Li Yun is a fictional character in Water Margin, one of the Four Great Classical Novels of Chinese literature. Nicknamed "Green Eyed Tiger", he ranks 97th among the 108 Stars of Destiny and 61st among the 72 Earthly Fiends.

Background
The novel depicts Li Yun as having a broad face, thick eyebrows, a red beard and green eyes, which earn him the nickname "Green Eyed Tiger". Skilled in martial arts, especially in the use of sabre, he could fight several men at the same time. He is the chief constable in Yishui County, located in present-day Linyi in Shandong. He has taught Zhu Fu martial arts.

Becoming an outlaw
Li Kui goes back to his home in Yishui county to fetch his mother to Liangshan.  But he gets into trouble when his identity is exposed after he killed four tigers on the Yi Ridge which had eaten his mother. Earlier he had killed a highwayman Li Gui who had posed as him, but the impostor's wife got away having learnt that he is the famous outlaw Li Kui. When Li Kui is being acclaimed as a tiger slayer in the village at the foot of Yi Ridge, Li Gui's wife recognises him and informs a Squire Cao. Li Kui is drugged and tied up. The magistrate of Yishui, upon receiving Cao's report, sends an escort party led by chief constable Li Yun to take Li Kui to his office. 
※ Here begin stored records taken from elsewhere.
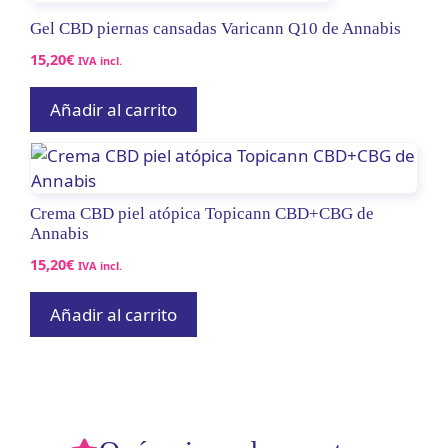
Gel CBD piernas cansadas Varicann Q10 de Annabis
15,20
€
IVA incl.
Añadir al carrito
Crema CBD piel atópica Topicann CBD+CBG de
Annabis
15,20
€
IVA incl.
Añadir al carrito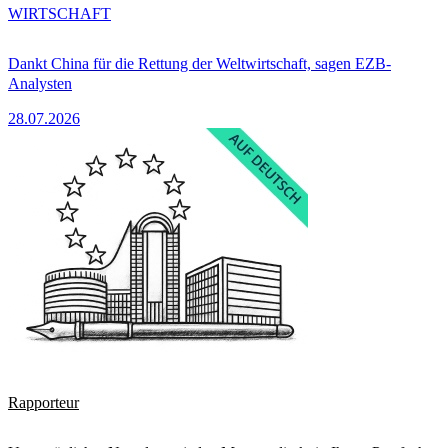
WIRTSCHAFT
Dankt China für die Rettung der Weltwirtschaft, sagen EZB-
Analysten
28.07.2026
Rapporteur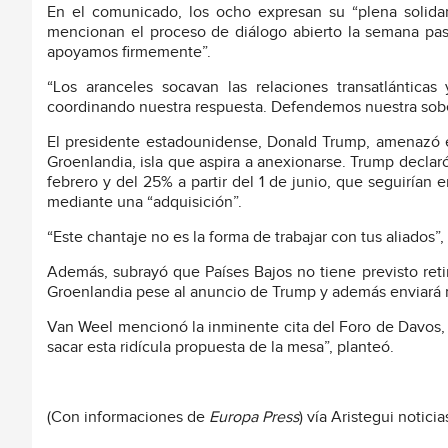
En el comunicado, los ocho expresan su “plena solid
mencionan el proceso de diálogo abierto la semana pasad
apoyamos firmemente”.
“Los aranceles socavan las relaciones transatlántica
coordinando nuestra respuesta. Defendemos nuestra sober
El presidente estadounidense, Donald Trump, amenazó el
Groenlandia, isla que aspira a anexionarse. Trump declaró
febrero y del 25% a partir del 1 de junio, que seguirían e
mediante una “adquisición”.
“Este chantaje no es la forma de trabajar con tus aliados”,
Además, subrayó que Países Bajos no tiene previsto reti
Groenlandia pese al anuncio de Trump y además enviará 
Van Weel mencionó la inminente cita del Foro de Davos, 
sacar esta ridícula propuesta de la mesa”, planteó.
(Con informaciones de
Europa Press
) vía Aristegui noticia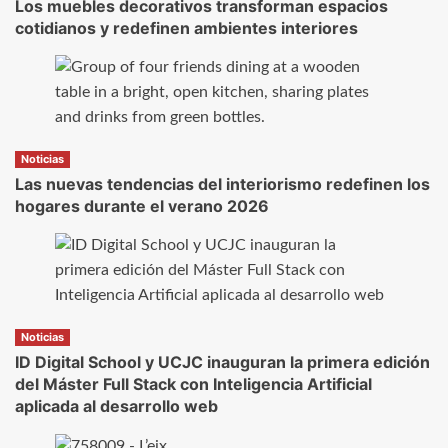
Los muebles decorativos transforman espacios
cotidianos y redefinen ambientes interiores
Noticias
Las nuevas tendencias del interiorismo redefinen los
hogares durante el verano 2026
Noticias
ID Digital School y UCJC inauguran la primera edición
del Máster Full Stack con Inteligencia Artificial
aplicada al desarrollo web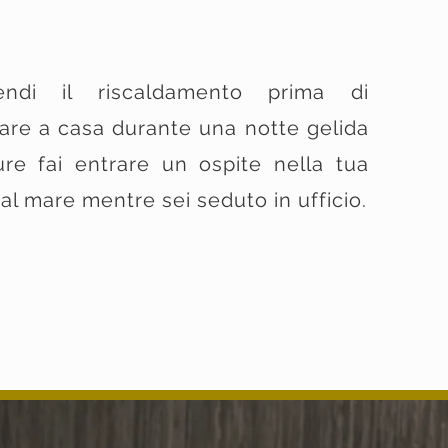
endi il riscaldamento prima di
vare a casa durante una notte gelida
re fai entrare un ospite nella tua
a al mare mentre sei seduto in ufficio.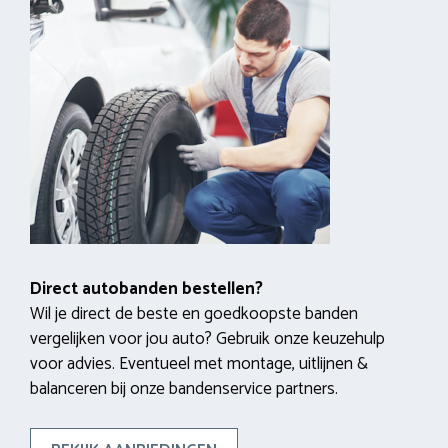
Direct autobanden bestellen?
Wil je direct de beste en goedkoopste banden
vergelijken voor jou auto? Gebruik onze keuzehulp
voor advies. Eventueel met montage, uitlijnen &
balanceren bij onze bandenservice partners.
Zhu Gui, who is sent by Song Jiang to Yishui to keep tabs on Li Kui to ensure his safety, wants to rescue Li by force. But his brother Zhu Fu, who runs an inn in the village, suggests a plan. The brothers pretend to give the escort party a send-off treat in celebration of their big catch. As Zhu Fu has been his martial arts student, Li Yun, together with his men, unsuspectingly drinks the spiked wine he offers. Once the group is out cold, the Zhu brothers free Li Kui, who kills all the constables but spares Li Yun as Zhu Fu intervenes. When Li Yun comes to, he catches up with the three and fights with Li Kui. Then Zhu Fu interposes and convinces Li Yun to join Liangshan by emphasising to him that he has no other choice.

Campaigns and death
Li Yun is put in charge of building houses on Liangshan after the 108 Stars of Destiny came together in what is called the Grand Assembly. He participates in the campaigns against the Liao invaders and rebel forces in Song territory following amnesty from Emperor Huizong for Liangshan.

In the battle of Shezhou in the campaign against Fang La, Li Yun encounters Wang Yin, one of Fang's key lieutenants. Although Li Yun manages to corner Wang, he could not move in to kill the latter as he is on foot and the other on horseback. He is eventually trampled to death by Wang's horse.